» **EXERCISE**
Scan the entries below for the word "España". Copy out every line in which it occurs.

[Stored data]
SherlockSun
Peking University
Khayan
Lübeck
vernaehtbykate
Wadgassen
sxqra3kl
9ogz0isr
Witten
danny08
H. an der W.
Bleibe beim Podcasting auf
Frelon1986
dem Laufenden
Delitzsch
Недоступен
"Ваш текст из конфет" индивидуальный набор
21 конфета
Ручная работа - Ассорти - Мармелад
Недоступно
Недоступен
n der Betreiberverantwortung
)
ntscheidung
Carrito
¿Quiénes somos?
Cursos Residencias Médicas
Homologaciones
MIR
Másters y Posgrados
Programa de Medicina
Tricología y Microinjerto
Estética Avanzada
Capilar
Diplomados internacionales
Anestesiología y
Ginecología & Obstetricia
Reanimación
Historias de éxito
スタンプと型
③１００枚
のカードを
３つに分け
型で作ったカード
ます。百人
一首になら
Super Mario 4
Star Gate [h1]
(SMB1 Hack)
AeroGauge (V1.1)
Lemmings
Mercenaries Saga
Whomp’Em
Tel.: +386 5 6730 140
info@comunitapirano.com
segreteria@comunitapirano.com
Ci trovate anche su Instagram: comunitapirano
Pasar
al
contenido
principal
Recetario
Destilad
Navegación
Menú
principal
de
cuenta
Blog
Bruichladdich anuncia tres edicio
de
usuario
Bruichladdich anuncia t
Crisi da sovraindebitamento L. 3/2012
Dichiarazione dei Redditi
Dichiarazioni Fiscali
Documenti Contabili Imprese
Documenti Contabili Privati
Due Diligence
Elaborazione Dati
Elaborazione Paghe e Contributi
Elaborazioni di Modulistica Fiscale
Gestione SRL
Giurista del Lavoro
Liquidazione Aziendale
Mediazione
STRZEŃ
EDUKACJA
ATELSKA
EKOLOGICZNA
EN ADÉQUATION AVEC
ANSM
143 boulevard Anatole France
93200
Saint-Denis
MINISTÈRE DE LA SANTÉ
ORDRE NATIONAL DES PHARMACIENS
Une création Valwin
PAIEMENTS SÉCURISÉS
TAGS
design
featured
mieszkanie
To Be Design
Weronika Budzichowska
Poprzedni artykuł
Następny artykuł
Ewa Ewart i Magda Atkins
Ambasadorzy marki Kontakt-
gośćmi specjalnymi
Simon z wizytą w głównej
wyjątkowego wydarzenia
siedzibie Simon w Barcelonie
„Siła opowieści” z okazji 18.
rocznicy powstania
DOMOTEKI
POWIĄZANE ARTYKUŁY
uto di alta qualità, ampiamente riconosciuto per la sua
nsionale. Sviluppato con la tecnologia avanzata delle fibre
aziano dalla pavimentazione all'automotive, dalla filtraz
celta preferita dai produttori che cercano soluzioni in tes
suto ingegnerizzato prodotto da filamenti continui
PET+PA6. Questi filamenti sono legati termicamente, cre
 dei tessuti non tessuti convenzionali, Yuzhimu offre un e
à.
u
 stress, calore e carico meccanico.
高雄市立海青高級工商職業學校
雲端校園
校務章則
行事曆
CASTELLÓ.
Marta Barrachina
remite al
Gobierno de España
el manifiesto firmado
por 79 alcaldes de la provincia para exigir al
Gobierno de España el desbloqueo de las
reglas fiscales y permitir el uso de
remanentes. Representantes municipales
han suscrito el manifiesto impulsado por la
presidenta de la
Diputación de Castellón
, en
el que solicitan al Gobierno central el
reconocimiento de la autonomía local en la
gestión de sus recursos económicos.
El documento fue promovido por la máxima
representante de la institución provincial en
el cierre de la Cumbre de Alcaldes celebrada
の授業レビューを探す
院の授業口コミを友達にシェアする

» **RESPONSE AREA**
Gobierno de España
Gobierno de España el desbloqueo de las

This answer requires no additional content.